Enhanced Recovery After Bariatric Surgery
For patients undergoing any type of surgical procedure, Fast-Track Surgery, or Enhanced Recovery After Surgery (ERAS) are synonymous terms describing one of the latest innovations in modern medicine. Evidence-based integration of a “multi-modal” approach effectively reduces the physiologic stress response to surgery and results in faster recovery and less postoperative pain for patients. In light of the recent opioid epidemic, reducing a patient’s needs for narcotic medications after surgery may in turn lead to reducing the number of people dealing with narcotic addiction. Fast-Track Surgery/ERAS protocols are gaining popularity among surgeons and patients alike because they are associated with better surgical outcomes, decreased complication rates, decreased hospital length of stay, reduced lost days of work, and ultimately happier, healthier patients.
Fast-Track Surgery/ERAS consists of three phases: the Pre-surgery or Pre-Habilitation Phase, the Intraoperative Phase, and the Postoperative/Recovery phase.
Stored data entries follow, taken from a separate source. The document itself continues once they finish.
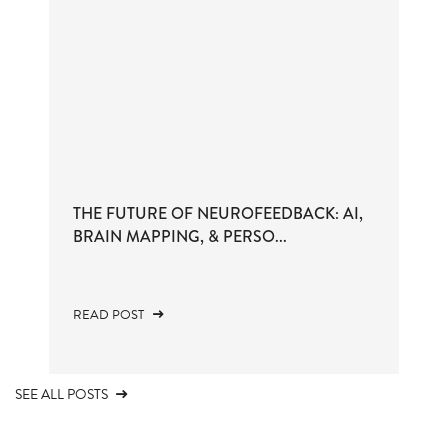
THE FUTURE OF NEUROFEEDBACK: AI,
BRAIN MAPPING, & PERSO...
READ POST
SEE ALL POSTS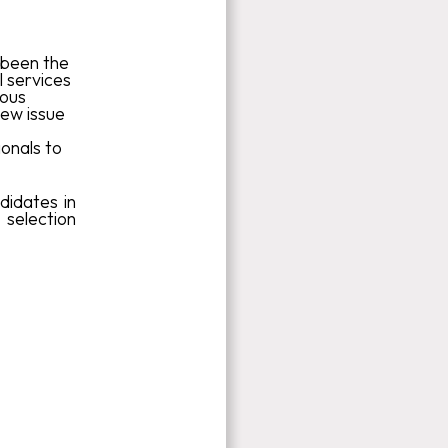
s been the
l services
ious
new issue
ionals to
didates in
selection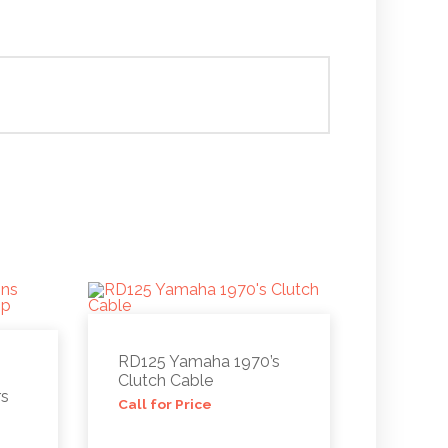
RD125 Yamaha 1970’s
Clutch Cable
rs
Call for Price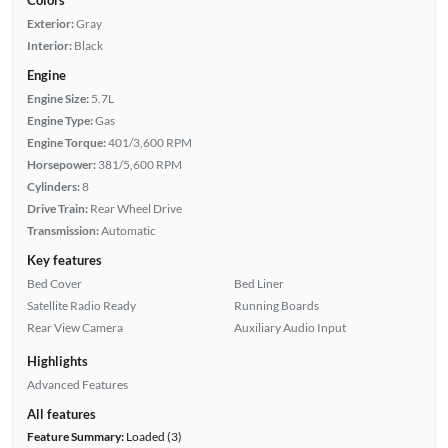
Exterior:
Gray
Interior:
Black
Engine
Engine Size:
5.7L
Engine Type:
Gas
Engine Torque:
401/3,600 RPM
Horsepower:
381/5,600 RPM
Cylinders:
8
Drive Train:
Rear Wheel Drive
Transmission:
Automatic
Key features
Bed Cover
Bed Liner
Satellite Radio Ready
Running Boards
Rear View Camera
Auxiliary Audio Input
Highlights
Advanced Features
All features
Feature Summary:
Loaded (3)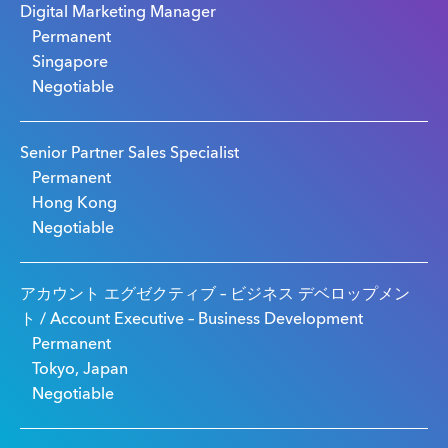
Digital Marketing Manager
Permanent
Singapore
Negotiable
Senior Partner Sales Specialist
Permanent
Hong Kong
Negotiable
アカウント エグゼクティブ – ビジネス デベロップメン
ト / Account Executive – Business Development
Permanent
Tokyo, Japan
Negotiable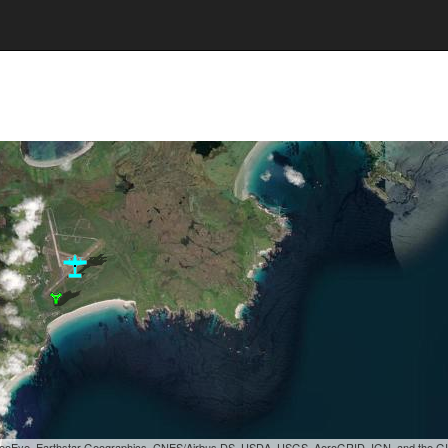
, GeoEye, Earthstar Geographics, CNES/Airbus DS, USDA, USGS, AeroGRID, IGN, and the 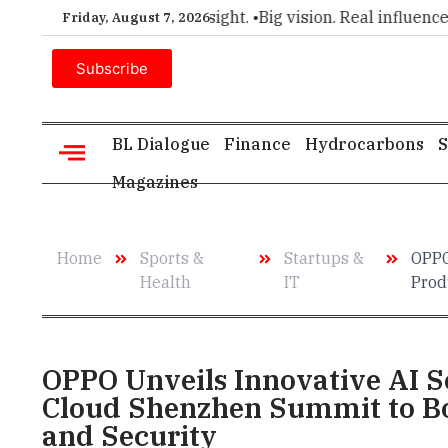
choice for executive insight. •
Big vision. Real influence. •
Le
Friday, August 7, 2026
Subscribe
BL Dialogue
Finance
Hydrocarbons
S
Magazines
Home
Sports &
Startups &
OPPO
Health
IT
Prod
OPPO Unveils Innovative AI S
Cloud Shenzhen Summit to Bo
and Security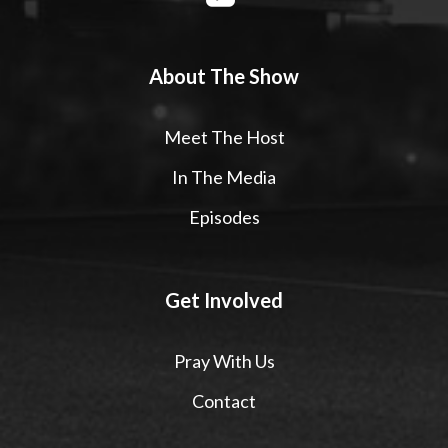
About The Show
Meet The Host
In The Media
Episodes
Get Involved
Pray With Us
Contact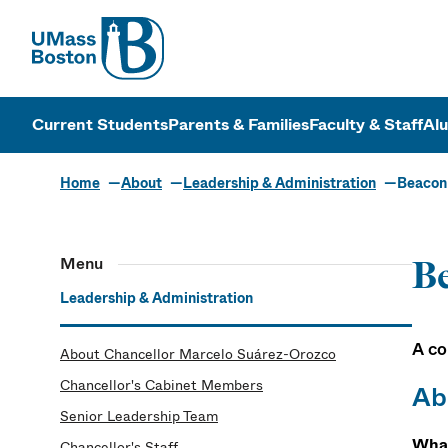
UMass
UMass Bosto
Current Students
Parents & Families
Faculty & Staff
Al
Home
About
Leadership & Administration
Beacon
Menu
B
Leadership & Administration
A co
About Chancellor Marcelo Suárez-Orozco
Chancellor's Cabinet Members
Ab
Senior Leadership Team
What
Chancellor's Staff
All are equally important and work synergistically to speed surgical recovery.
The Pre-Habilitation Phase involves evaluation and optimization of the patient’s existing nutritional and fitness status, as well as reducing and/or controlling co-morbid medical conditions such as heart disease and diabetes. Smoking cessation at least 4 weeks prior to surgery is key to reducing risks of DVT and PE blood clots, postoperative pneumonia, and problems with wound healing. Nutritional optimization with high-protein foods combined with strength training has been shown to augment resiliency after surgery.
The Intraoperative Phase consists of seamless integration of the Anesthesia, Nursing, and Surgical teams to achieve an efficient operation and minimize time spent under general anesthesia. This in turn facilitates the patient’s ability to begin early ambulation and early return to oral nutrition. There are many protocols for Multi-modal analgesia, which utilize non-narcotic pain medications (such as Tylenol and gabapentin)—sometimes given even before surgery—together with regional nerve blocks to help reduce the requirements for narcotic pain medications and subsequently the untoward side-effects of these medications which include include nausea, vomiting, and severe constipation.
The Postoperative Phase begins in the recovery room, and continues until the patient is back to his/her level of normal function. Recovery is an ACTIVE process, not a passive one, i.e. patients must make a concerted and consistent effort to walk several times daily, keep pain levels under control with oral medication regimens that mainly consist of non-narcotic mediations, and use narcotics only for severe pain. Patients must also monitor their nutrition and hydration status at home and be sure they are on target with daily goals. Constipation can be a common side effect of surgery, and patients must pro-actively monitor and prevent constipation from becoming a serious problem by taking a bowel regimen. Activity restrictions differ depending on the type of surgery, but in general, returning to normal daily activity as soon as possible is recommended, with light exercise as tolerated and/or directed by the surgeon.
The result? You. Better. Faster.
If you are facing elective surgery in the near future, seek out a surgeon and/or program that has an active Fast-Track Surgery/ERAS protocol in place. You’ll be better because of it.